Joan’s first novel, Squashed, won the Delacorte Prize for a First Young Adult Novel. Five novels for young adult readers have followed: Thwonk, Sticks, Rules of the Road (LA Times Book Prize and Golden Kite), Backwater and Hope was Here (Newbery Honor Medal).
Joan lives in Darien, CT with her husband and daughter.
Copyright © 2000 by Penguin Putnam Books for Young Readers. All rights reserved.
I recently emailed some questions to Joan about her novel Backwater, her books, and her writing. Here is our conversation. —Susan Hawk, Associate Director of Library Marketing (for Preview Magazine
Preview:How did the idea for your new book, Backwater, come about?
I had wanted to write a story with a hermit in it for a long time—I’m intrigued by folks who can live fully alone, and always wondered about the people in their lives that they left behind. There is a big part of me that is introverted—I’m sure that’s true of most writers. I can spend long periods of time by myself, so the hermit fascinated me personally. But I could never up and leave society like Josephine did—I do need people around me; and I’d really miss gourmet restaurants. Backwater, more than anything I’ve done to date, incorporates two very real sides of me—the gentle, misunderstood hermit, and the smart-talking teenager who is searching for voice and wholeness. As I got more and more into the story, I realized it’s a story about belonging—so often we think that belonging happens easily among people, and yet Backwater tries to show how complex belonging to a family can really be—what happens when relationships break apart and how they have to be repaired. As I wrote this book, I thought of the times I didn’t feel understood by people; remembered too often when I was surrounded by people whose styles were so very different than mine and how badly I wanted to bolt.
I also wanted to write something that took place in the Adirondacks, since my family and I go there to hike the high peaks and climb mountains. It’s a great love of mine and I got to share some of that by locating the hermit in the Adirondack Mountains.
In Backwater the main character, Ivy Breedlove, loves history. What made you think of a character who likes history? Did Ivy’s character start with that idea? Where have the inspirations for other characters come from?
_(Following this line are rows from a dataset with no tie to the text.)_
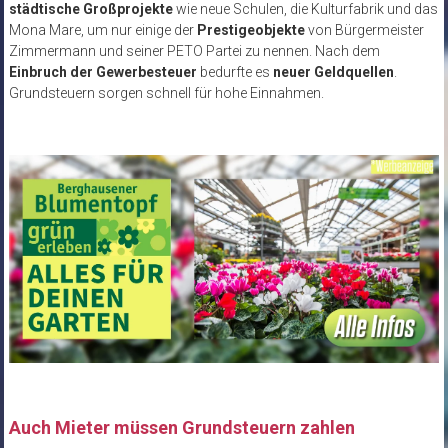
städtische Großprojekte
wie neue Schulen, die Kulturfabrik und das
Mona Mare, um nur einige der
Prestigeobjekte
von Bürgermeister
Zimmermann und seiner PETO Partei zu nennen. Nach dem
Einbruch der Gewerbesteuer
bedurfte es
neuer Geldquellen
.
Grundsteuern sorgen schnell für hohe Einnahmen.
Auch Mieter müssen Grundsteuern zahlen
Now, you have to understand that I am a big history nut, and I think it’s because I so believe in the lessons we can learn from the past and from others. So I naturally think of history as a link to character. And my 16-year-old daughter, Jean, is seriously thinking about becoming a historian, so I pulled greatly from her passion for the subject. Ivy’s character always had a love of history, but she really came alive for me when I also gave her a passion as a family historian—that linked the entire story together and brought the story of the Breedlove family into focus. What Ivy understands and learns in an even deeper way is that understanding history helps us to understand ourselves. She knows she is part of generations of people who have come before her—and she wants to understand what part of those ancestors are in her mind and emotions, too. People are who they are for many reasons—I think it’s important for teenagers and for all of us to think about that. In my characters I always look for something unusual that also has universal underpinnings. Ivy understands that she is living her history right now—she understands she has a responsibility to the next generation. I like that about her very much. Jenna Boller in Rules of the Road has a deep passion for selling shoes—not a sexy profession by any means—it’s an ordinary thing to be crazy about—just like loving history seems ordinary, even boring. But most things, ordinary things, can be made wonderfully interesting and fulfilling when they’re fueled by passion. I could have Jenna be crazy about selling ice cream and work at 31 Flavors, but there was something about selling shoes that spoke to me—kneeling down to help a customer try a pair on, working with feet, which are not the most glamorous part of the body. I look for ordinary interests that can be made fully alive. There’s great humor in that, I find, and also life lessons to be learned. When I create a character, I layer on their personalities—fears, desires, past experiences, then stick something nutty in the mix. I’ve always seen characters like that. I’m like that, I think.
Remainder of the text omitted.